JACKSONVILLE, Fla. — Four Florida residents are suing to block the state from dissolving Disney’s special tax district on the grounds it will force taxpayers to pick up the theme park’s $1 billion debt burden.
The lawsuit was filed in U.S. District Court in Miami by three residents of Osceola County and one resident from Orange County. The two counties will take over the 39-square-mile Reedy Creek Special Improvement District in 2023 under the new law ending the park’s 55-year autonomy.
The district includes four theme parks, a shopping and hotel district, and 139 miles of roads.
Disney’s autonomous status allows the company to collect taxes from landowners on the property which they use to maintain and make improvements to the district.
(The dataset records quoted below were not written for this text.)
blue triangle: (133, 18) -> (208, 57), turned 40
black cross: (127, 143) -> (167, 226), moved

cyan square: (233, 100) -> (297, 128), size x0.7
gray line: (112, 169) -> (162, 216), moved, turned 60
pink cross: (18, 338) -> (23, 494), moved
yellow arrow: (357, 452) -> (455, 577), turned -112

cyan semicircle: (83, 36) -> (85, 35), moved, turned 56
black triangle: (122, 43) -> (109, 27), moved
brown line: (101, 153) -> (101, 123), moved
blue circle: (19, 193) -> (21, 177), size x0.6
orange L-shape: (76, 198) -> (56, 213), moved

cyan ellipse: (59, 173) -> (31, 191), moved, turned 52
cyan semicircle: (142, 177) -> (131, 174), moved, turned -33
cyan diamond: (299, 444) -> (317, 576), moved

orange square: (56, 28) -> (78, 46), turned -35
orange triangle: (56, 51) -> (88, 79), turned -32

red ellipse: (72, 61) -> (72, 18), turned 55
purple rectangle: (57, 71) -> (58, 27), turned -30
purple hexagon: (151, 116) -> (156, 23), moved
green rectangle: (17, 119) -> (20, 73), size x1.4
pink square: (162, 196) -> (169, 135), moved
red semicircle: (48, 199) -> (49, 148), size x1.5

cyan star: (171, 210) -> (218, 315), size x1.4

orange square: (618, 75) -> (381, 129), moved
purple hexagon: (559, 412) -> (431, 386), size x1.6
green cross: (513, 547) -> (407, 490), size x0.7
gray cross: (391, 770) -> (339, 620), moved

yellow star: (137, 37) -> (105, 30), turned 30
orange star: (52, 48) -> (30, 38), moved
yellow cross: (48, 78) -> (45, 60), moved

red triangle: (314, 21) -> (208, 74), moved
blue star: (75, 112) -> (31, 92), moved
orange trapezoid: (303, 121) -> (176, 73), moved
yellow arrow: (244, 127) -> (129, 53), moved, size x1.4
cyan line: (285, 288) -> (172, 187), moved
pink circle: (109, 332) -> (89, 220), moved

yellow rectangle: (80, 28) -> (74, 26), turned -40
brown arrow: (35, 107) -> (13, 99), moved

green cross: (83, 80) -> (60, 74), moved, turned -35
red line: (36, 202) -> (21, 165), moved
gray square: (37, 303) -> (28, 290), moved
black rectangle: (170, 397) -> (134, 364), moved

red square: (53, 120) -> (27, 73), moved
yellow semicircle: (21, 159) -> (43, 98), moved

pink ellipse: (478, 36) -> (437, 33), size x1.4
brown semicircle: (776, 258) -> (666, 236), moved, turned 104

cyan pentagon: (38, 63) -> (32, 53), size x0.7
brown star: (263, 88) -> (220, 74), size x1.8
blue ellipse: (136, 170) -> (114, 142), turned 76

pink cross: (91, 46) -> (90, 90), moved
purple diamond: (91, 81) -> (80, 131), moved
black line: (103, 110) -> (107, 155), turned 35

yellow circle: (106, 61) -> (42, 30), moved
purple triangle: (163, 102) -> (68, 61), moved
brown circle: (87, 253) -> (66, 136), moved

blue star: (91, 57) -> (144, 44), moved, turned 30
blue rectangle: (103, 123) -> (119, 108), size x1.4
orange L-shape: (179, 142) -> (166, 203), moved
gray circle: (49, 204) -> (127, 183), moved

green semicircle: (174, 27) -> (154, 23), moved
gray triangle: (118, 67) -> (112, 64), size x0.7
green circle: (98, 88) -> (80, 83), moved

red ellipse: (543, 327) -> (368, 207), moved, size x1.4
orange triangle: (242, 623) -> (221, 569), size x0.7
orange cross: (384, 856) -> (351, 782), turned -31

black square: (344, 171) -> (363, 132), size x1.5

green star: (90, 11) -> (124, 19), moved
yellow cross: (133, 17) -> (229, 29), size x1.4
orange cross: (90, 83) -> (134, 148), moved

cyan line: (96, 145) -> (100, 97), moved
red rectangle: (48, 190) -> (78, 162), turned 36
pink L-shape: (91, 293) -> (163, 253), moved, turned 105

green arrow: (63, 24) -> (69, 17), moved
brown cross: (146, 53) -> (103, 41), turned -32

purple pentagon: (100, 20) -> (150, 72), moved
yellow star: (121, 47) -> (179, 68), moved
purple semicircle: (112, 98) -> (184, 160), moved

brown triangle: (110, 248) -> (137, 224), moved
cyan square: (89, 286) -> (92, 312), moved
The suit also names Republican Gov. Ron DeSantis, who signed the legislation into law last month following a public battle with Disney over the Parental Rights in Education law, which prohibits sex education in kindergarten through third grade.
Mr. DeSantis last week denied the new law will force county taxpayers to take on Disney’s debt.
“Under no circumstances will Disney be able to not pay its debts,” Mr. DeSantis said. “We will make sure of that. Do not worry about that.”
He moved to end Disney’s special tax district after company executives publicly lobbied to stop, and then repeal, the Parental Rights legislation, which critics call the “Don’t Say Gay” bill because it prohibits teachers from discussing LGBTQ issues.
The GOP-led legislature passed the measure in April during a special session. Democrats voted against the bill, arguing it was retaliatory and fiscally reckless.
Disney executives have remained mostly silent on the law, but last week posted a public statement to the Municipal Securities Rulemaking Board indicating that Florida cannot dissolve its Reedy Creek Special Improvement District because it has not paid off $1 billion in debt.
Disney‘s statement included language from the 1967 law creating the special district, declaring Florida cannot dissolve or alter the district in any way “until all such bonds together with interest thereon, and all costs and expenses in connection with any act or proceeding by or on behalf of such holders, are fully met and discharged.”